I could find some fridge space for the bottles in storage to make them keep longer, but I'm hoping to keep this device reasonably small so any type of keezer is bigger than I want to have sitting around. I'll drink 6L faster than it can go off sitting at room temperature anyway!

Does anyone know of any taste differences between beer chilled to temp over 24 hours and beer 'snap' chilled in 5 seconds? (assuming that they were the same before that 24 hour period) I can't find any information on the topic.

The quick chilling shouldn't affect the mouthfeel from what I can gather even though CO2 absorption increases as temperature drops. I've had many a beer from bars that store at room temperature and chill during serving so I guess it can't be that much of an issue.

I have looked into the tap king dispenser however I feel that I can get closer to what I want to achieve starting from scratch rather than what that gives me.

Remember, the end result is easier brewing and better beer. Your tips will help me get there I'm sure!


----------



## Judanero (10/6/15)

This podcast with Charles Bamforth, talks about flavour stability of beer and relating to storage of beer and degradation of flavour/freshness as temperature increases. 
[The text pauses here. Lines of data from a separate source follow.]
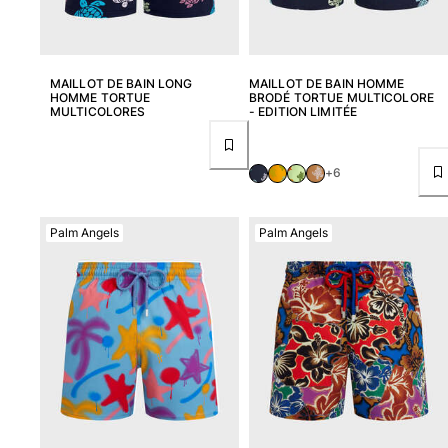
MAILLOT DE BAIN LONG
MAILLOT DE BAIN HOMME
HOMME TORTUE
BRODÉ TORTUE MULTICOLORE
MULTICOLORES
- EDITION LIMITÉE
+6
Palm Angels
Palm Angels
http://beersmith.com/blog/2014/01/31/flavor-stability-in-beer-with-dr-charlie-bamforth-beersmith-podcast-74/

Essentially the lower you can store your beer the fresher it stays, of course there are other factors but I remember that being one of the main ones and a point I found interesting. I think at bars that store at room temp they probably have a higher turnover of product and so maybe it isn't as much of an issue? 

Edit: Spelling


----------